Who is Eliud Kipchoge?

Eliud Kipchoge is the greatest marathon runner of all time. He is an Olympic gold medallist and the current marathon (official event) world record holder.

Kipchoge’s consistency, dogged determination and love for the sport make him a running icon. If anybody could run a marathon in under 2 hours, it would definitely be Kipchoge.

The background behind the sub 2-hour marathon

Before the Inoes challenge where the feat was accomplished, Nike conducted the ‘Breaking2’ project from 2016 to May 2017. The project saw Nike organise a team of three elite runners (Eliud Kipchoge, Zersenay Tadese and Lelisa Desisa) in a formal effort to break the 2-hour marathon mark.

After much publicity, training and the creation of a special shoe called the ‘Vapor Fly Elite’ for the attempt, the effort failed with Kipchoge missing out on the time by 26 seconds.

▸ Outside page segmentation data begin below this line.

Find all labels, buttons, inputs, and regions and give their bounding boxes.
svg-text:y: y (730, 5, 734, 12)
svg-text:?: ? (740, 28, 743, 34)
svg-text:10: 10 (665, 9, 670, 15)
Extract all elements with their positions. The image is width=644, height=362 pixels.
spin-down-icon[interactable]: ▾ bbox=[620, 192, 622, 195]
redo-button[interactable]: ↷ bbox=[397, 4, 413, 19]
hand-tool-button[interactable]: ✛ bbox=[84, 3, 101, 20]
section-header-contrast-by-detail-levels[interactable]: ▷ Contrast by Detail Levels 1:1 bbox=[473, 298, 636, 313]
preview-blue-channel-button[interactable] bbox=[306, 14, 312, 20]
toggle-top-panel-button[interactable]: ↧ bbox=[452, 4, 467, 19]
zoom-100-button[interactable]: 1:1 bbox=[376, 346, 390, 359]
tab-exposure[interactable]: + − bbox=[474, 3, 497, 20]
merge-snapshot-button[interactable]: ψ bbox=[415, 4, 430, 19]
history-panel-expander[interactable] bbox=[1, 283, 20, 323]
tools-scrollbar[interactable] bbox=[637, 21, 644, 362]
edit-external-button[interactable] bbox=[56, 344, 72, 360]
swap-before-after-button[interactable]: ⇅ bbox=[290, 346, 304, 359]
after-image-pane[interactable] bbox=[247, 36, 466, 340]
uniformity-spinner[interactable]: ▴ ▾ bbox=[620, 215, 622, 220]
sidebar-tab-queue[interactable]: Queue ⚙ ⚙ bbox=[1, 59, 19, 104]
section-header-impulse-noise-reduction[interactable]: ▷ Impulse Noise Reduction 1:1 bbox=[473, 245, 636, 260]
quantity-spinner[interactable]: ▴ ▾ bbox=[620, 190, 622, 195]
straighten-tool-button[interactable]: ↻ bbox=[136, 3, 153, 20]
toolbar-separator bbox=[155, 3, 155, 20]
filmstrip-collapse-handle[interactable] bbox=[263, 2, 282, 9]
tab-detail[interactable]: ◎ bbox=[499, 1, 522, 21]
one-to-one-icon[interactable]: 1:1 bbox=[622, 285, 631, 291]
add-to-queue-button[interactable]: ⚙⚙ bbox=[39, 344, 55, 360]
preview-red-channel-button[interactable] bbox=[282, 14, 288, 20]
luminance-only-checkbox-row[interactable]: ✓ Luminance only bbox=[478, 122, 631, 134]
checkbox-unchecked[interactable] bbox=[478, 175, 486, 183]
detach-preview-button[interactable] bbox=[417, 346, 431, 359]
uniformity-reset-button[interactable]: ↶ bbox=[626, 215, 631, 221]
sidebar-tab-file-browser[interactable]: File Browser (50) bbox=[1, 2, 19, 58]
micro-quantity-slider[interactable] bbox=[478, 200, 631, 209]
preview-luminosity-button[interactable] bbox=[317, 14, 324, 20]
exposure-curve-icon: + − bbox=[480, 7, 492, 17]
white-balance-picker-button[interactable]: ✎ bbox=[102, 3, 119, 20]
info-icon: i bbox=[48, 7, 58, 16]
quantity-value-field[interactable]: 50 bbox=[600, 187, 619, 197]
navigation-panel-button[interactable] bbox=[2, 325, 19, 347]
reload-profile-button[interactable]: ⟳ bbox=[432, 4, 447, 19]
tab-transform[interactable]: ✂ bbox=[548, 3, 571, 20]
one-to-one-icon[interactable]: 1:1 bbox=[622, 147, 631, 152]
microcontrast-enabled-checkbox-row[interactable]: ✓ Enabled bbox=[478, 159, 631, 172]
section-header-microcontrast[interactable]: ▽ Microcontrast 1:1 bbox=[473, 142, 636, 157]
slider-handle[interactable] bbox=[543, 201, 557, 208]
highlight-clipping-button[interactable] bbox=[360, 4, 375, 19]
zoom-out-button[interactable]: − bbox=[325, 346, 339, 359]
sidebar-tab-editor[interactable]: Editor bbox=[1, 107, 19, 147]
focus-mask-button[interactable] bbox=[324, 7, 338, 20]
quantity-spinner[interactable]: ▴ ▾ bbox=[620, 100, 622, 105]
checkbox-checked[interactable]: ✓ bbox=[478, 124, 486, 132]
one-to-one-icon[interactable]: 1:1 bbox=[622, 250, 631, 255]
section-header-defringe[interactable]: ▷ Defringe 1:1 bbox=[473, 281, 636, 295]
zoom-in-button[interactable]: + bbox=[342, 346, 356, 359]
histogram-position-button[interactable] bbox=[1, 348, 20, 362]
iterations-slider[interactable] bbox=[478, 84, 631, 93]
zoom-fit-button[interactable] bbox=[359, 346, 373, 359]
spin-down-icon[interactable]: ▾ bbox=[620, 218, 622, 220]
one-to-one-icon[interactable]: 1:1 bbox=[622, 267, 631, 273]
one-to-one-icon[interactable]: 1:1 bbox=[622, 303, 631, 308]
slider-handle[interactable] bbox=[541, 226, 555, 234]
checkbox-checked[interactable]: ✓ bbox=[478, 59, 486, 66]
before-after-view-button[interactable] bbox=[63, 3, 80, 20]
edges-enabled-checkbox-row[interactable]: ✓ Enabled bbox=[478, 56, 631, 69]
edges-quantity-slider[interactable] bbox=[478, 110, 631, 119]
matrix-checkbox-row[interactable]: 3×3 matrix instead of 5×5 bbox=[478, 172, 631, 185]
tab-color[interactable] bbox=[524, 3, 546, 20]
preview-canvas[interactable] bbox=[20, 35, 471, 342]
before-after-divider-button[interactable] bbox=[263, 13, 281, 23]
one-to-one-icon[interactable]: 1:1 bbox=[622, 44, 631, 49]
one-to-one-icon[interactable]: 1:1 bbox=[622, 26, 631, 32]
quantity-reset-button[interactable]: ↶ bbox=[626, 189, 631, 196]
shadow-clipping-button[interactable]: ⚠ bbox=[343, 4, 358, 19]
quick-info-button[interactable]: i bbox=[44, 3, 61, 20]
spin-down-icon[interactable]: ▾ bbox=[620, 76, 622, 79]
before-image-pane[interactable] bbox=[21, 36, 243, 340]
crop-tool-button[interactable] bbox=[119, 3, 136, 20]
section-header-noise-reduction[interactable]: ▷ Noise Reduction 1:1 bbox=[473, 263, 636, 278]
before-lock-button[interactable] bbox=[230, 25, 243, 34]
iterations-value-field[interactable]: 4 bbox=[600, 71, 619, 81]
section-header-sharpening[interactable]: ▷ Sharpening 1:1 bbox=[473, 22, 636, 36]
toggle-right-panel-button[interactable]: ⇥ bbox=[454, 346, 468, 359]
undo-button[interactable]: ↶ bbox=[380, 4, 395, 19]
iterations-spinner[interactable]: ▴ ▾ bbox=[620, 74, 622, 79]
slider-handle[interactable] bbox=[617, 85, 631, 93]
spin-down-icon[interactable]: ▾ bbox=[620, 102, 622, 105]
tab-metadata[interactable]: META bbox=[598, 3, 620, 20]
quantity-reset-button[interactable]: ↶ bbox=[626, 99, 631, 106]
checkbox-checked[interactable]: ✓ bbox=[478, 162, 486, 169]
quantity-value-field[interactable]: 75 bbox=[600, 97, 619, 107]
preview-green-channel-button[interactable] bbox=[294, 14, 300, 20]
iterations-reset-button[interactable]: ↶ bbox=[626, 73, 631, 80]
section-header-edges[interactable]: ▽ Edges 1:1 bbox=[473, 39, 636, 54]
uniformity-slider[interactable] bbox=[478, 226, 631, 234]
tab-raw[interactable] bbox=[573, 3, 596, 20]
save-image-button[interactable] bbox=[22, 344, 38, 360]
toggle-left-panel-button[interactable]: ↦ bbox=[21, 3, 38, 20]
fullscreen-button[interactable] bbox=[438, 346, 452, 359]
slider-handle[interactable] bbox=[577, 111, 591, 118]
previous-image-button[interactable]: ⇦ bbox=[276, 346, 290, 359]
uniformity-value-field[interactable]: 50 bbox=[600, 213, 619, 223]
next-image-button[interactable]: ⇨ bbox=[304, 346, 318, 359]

Many have said that it was this attempt which gave Kipchoge a glimpse of victory and ultimately inspired him to successfully achieve the feat 2 years later.

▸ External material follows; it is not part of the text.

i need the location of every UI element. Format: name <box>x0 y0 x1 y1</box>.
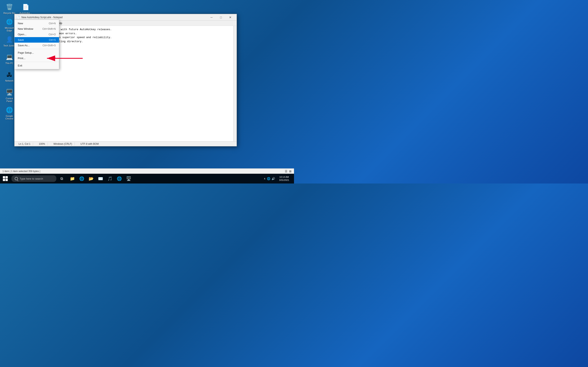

In 2019, Kipchoge teamed up with Ineos and announced they would be taking on the ‘Ineos 1:59’ challenge. This time, Kipchoge would take on the event as a solo effort with the financial backing and support of Ineos.

Kipchoge succeeded in his effort to break the 2-hour mark by 20 seconds. A momentous testament to human endeavour and willpower.

Though the run has not been formally recognised as a world record because of the it set up (like the coach bringing Kipchoge drinks throughout) it is still the first time in known history that a human has run a marathon distance below 2 hours. I deem it as true inspiration.

Just how fast is a sub 2-hour marathon?

It’s a pace of 4:34 per mile or 2:51 per kilometre. To give perspective, the fastest anybody had ever run a mile in 1855 was 4:28. Eliud needed to run just off this pace for 26 consecutive miles.

The speed Kipchoge needed to run to accomplish the challenge was 13.1 miles per hour for 26.2 miles straight. ‘The mans a machine’ as this YouTuber says. Go to 2:10 in the video for a treadmill representation of how fast Kipchoge will need to run.

 

My immediate reaction to Kipchoge crossing the line and his words of wisdom

‘This is history unfolding on the streets of Vienna this morning… listen to the noise. The crowd getting right behind him… Neil Armstrong we had on the moon in 1969, Roger Bannister the four-minute mile 65 years ago, Edmund Hilary the first man to climb Everest in 1953. We have 1 minute, Eliud Kipchoge is on his way here… Now through hard work and discipline… Eliud Kipchoge has the hand of history on his shoulder.’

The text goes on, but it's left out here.